Calhoun, deputies with his department and officers with the Meridian Police Department are joining "Click It or Ticket," a two-week national effort the largest in the nation's history to cite seatbelt violators, issue warnings and educate the public on seatbelt use.
Meridian Police Capt. Tommy Miller shares Calhoun's sentiments.
City officials estimate 64 percent of drivers regularly wear their seatbelts, Miller said. In the county, the figures are lower, with an average of half of all drivers not wearing seatbelts, Calhoun said.
Both Miller and Calhoun said their collective goal is to write as many seatbelt citations as possible, letting the public know they're serious about enforcing the law.
Calhoun said his deputies will show no mercy.
Miller said anyone who has a primary offense, such as no driver's license, a suspended license, no tag, expired tag or equipment violation had better beware.

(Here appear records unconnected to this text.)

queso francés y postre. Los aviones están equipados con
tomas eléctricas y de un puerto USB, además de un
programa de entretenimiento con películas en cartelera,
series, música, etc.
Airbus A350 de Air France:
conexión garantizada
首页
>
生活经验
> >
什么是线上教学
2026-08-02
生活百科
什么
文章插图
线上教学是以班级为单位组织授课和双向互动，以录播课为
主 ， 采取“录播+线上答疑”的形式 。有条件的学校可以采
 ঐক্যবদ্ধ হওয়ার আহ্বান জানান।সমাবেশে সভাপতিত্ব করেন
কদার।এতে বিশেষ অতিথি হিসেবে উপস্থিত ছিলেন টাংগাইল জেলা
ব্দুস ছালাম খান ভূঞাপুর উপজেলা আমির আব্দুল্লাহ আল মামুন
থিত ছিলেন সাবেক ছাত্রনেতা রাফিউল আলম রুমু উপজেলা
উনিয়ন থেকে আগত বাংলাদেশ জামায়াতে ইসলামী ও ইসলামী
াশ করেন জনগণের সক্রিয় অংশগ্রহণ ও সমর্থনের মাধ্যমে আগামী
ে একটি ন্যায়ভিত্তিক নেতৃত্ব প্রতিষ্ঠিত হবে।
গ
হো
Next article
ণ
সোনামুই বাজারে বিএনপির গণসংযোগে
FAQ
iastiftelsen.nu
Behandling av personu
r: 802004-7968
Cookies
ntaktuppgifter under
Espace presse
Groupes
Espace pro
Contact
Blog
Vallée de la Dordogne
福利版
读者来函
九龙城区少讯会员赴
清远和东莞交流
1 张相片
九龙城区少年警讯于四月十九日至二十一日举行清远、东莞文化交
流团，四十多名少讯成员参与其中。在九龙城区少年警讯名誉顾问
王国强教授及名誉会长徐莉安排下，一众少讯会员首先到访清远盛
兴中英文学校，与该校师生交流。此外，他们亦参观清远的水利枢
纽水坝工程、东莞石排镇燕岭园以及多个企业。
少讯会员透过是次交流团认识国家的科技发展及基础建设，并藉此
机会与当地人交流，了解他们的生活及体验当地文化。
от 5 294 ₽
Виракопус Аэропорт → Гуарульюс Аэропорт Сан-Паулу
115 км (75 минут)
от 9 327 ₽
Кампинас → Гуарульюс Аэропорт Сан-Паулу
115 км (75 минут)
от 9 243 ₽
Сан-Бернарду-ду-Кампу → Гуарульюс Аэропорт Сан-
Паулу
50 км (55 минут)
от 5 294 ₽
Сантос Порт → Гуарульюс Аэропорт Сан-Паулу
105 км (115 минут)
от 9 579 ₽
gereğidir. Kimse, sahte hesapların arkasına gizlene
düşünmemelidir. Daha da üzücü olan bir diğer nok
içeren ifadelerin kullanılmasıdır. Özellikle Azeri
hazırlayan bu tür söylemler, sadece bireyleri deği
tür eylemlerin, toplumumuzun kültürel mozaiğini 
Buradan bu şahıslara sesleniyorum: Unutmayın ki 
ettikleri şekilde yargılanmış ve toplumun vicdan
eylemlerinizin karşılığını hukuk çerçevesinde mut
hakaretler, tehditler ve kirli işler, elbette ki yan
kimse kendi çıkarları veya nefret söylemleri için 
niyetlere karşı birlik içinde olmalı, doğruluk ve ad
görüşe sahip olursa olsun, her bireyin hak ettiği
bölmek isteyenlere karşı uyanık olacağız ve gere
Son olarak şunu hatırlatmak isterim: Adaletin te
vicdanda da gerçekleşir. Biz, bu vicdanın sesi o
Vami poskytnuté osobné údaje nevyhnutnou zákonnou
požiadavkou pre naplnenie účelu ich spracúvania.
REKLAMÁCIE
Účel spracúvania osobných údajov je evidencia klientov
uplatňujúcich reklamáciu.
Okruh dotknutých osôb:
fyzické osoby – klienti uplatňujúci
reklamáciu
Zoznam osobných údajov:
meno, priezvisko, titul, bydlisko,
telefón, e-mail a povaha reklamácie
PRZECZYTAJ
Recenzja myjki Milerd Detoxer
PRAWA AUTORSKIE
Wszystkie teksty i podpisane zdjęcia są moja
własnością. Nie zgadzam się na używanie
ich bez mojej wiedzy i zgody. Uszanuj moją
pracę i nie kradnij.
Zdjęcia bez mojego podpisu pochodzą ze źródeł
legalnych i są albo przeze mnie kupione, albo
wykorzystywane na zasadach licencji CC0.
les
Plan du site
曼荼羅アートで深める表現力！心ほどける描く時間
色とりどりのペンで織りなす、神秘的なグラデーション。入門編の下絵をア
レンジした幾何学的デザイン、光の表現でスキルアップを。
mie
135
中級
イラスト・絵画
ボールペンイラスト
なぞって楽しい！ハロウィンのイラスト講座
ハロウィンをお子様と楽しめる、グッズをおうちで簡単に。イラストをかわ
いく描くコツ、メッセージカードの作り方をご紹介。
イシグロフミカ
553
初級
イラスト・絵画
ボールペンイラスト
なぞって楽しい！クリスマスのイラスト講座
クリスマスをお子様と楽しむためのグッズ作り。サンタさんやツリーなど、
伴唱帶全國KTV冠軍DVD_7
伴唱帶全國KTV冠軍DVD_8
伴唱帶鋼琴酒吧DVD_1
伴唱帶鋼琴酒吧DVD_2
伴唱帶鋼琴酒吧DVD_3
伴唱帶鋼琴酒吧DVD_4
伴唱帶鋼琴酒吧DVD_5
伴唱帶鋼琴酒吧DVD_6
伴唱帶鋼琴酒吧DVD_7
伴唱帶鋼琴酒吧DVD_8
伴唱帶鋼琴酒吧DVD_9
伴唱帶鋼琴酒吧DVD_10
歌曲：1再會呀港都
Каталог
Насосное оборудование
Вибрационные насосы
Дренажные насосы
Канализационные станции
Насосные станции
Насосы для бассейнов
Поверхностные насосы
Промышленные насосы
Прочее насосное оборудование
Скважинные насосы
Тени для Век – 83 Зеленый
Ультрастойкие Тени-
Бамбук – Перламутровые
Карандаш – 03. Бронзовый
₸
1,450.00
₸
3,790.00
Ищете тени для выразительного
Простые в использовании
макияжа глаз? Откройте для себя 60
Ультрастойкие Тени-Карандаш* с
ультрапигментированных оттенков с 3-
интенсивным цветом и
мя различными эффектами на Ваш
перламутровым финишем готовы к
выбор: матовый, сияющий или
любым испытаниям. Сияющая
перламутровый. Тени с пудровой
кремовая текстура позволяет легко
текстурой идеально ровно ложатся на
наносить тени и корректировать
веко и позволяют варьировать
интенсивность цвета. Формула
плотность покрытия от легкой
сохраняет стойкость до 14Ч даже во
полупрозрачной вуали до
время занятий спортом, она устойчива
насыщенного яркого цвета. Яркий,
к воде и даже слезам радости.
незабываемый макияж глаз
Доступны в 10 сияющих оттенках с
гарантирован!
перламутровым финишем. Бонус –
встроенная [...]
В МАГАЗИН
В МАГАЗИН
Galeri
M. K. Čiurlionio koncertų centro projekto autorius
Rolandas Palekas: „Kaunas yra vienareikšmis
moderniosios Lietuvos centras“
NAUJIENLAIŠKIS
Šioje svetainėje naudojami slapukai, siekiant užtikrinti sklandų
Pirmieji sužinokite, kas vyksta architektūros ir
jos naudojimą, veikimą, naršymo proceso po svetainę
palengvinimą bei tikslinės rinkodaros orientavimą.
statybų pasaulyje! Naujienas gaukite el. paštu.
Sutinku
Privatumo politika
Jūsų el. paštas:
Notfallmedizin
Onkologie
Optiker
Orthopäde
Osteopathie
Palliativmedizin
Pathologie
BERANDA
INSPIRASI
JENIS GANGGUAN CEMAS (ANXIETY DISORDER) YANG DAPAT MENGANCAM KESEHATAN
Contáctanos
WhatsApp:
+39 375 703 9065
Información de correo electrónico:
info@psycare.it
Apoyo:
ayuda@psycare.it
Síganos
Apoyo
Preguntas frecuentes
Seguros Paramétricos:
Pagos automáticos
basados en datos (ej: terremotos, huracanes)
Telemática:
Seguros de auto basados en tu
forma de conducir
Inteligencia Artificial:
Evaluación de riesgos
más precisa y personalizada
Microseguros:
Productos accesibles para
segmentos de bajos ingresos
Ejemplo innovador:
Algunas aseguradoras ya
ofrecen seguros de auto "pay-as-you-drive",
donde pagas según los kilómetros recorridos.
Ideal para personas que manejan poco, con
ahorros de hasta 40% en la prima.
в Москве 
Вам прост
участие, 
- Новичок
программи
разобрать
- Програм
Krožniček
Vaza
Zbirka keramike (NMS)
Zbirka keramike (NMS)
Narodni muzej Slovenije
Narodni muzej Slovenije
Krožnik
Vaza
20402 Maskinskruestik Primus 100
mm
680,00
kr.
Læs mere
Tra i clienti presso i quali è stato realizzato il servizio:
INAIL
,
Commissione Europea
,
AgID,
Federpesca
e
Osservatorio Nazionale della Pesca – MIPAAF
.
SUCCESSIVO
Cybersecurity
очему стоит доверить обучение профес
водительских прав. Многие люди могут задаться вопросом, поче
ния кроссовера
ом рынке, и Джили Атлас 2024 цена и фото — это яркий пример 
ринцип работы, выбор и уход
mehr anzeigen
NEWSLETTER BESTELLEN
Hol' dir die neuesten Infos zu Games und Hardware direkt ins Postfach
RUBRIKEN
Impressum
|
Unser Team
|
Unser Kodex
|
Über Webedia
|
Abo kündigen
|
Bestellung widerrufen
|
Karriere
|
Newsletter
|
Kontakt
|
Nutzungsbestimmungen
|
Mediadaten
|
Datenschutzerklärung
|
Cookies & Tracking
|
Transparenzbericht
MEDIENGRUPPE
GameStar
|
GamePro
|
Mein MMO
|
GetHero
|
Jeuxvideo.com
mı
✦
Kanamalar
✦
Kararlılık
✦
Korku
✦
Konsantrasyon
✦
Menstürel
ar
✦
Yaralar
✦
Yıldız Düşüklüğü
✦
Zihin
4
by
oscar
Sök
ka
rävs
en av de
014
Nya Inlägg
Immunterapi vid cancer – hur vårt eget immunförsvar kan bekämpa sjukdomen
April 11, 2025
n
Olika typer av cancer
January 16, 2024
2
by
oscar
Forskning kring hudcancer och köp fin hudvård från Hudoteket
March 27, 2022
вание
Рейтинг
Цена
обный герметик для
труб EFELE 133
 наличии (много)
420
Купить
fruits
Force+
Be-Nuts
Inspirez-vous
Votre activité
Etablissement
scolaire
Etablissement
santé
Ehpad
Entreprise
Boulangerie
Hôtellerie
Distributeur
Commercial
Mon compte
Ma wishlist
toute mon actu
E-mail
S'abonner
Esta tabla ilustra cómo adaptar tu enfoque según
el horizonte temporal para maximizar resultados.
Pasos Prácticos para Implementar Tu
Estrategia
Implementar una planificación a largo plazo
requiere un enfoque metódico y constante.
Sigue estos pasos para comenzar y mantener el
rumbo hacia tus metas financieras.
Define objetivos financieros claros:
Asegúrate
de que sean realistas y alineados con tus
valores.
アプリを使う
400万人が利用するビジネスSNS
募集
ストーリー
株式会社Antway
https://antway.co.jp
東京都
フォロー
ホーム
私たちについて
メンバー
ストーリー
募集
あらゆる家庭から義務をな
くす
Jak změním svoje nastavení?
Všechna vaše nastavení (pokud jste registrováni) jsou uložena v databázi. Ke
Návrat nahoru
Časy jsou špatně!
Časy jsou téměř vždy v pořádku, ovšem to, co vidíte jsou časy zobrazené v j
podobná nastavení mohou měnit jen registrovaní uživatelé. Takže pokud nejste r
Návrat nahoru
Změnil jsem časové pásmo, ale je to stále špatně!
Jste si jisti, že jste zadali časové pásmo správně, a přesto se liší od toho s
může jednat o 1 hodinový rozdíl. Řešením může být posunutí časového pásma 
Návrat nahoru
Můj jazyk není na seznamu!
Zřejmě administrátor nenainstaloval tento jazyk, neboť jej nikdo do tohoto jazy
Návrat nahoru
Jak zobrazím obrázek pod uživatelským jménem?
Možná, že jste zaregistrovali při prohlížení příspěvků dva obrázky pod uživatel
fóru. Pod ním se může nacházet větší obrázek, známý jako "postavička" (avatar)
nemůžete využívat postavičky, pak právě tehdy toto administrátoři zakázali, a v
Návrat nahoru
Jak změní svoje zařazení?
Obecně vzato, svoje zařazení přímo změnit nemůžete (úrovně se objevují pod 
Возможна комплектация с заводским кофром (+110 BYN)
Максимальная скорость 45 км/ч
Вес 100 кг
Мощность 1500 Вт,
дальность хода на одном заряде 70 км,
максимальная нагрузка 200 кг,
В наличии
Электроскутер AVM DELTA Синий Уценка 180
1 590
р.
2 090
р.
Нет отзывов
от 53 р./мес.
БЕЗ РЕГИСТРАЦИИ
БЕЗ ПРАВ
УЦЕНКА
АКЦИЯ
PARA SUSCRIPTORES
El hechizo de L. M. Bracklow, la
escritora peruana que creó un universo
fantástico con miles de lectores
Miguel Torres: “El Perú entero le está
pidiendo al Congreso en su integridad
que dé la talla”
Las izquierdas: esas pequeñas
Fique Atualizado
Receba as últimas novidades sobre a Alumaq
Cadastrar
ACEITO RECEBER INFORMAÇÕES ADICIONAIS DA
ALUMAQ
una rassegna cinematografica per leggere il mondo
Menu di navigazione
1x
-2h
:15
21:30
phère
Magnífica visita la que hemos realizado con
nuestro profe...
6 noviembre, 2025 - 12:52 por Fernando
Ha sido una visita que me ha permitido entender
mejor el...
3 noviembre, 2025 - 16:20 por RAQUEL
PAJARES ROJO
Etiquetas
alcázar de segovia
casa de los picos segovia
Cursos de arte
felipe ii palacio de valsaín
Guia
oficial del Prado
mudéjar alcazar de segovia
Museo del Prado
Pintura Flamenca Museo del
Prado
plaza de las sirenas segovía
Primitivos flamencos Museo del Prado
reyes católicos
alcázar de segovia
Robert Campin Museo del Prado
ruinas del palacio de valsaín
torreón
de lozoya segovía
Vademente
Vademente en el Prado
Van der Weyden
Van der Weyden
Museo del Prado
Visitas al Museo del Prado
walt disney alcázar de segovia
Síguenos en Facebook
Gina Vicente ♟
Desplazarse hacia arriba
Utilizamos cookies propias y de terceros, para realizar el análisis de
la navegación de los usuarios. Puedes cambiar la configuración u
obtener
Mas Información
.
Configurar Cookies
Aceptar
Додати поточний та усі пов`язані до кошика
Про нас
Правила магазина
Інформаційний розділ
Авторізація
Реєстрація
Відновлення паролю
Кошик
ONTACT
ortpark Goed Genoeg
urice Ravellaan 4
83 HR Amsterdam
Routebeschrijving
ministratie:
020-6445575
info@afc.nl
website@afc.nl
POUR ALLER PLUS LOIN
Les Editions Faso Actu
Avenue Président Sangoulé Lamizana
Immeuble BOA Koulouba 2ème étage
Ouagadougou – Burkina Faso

To pass the roadside safety check, drivers should be armed with a valid driver's license, proof of motor vehicle insurance, current vehicle registration, tag and inspection sticker and their seatbelt clicked in place.
Marianne Todd is a staff writer for The Meridian Star. Call her at 693-1551, ext. 3236, or e-mail her at firstname.lastname@example.org.
Did you know?
In 1999, 43 of the 60 children in Mississippi who died in car accidents were unrestrained.
Last year, 556 of the 746 adults in Mississippi died in car accidents while not wearing a seatbelt.
When a driver is buckled, restraint use for children up to age 4 is 86 percent; when a driver is unbuckled, child restraint use drops to 26 percent.
During the Memorial Day weekend, 10,000 law enforcement agencies nationwide will intensify seatbelt enforcement in every state to lower these figures.
Safety experts predict that the Click It or Ticket campaign will prevent an estimated 10,427 injuries and save more than 600 lives each year as a result of increased seatbelt use.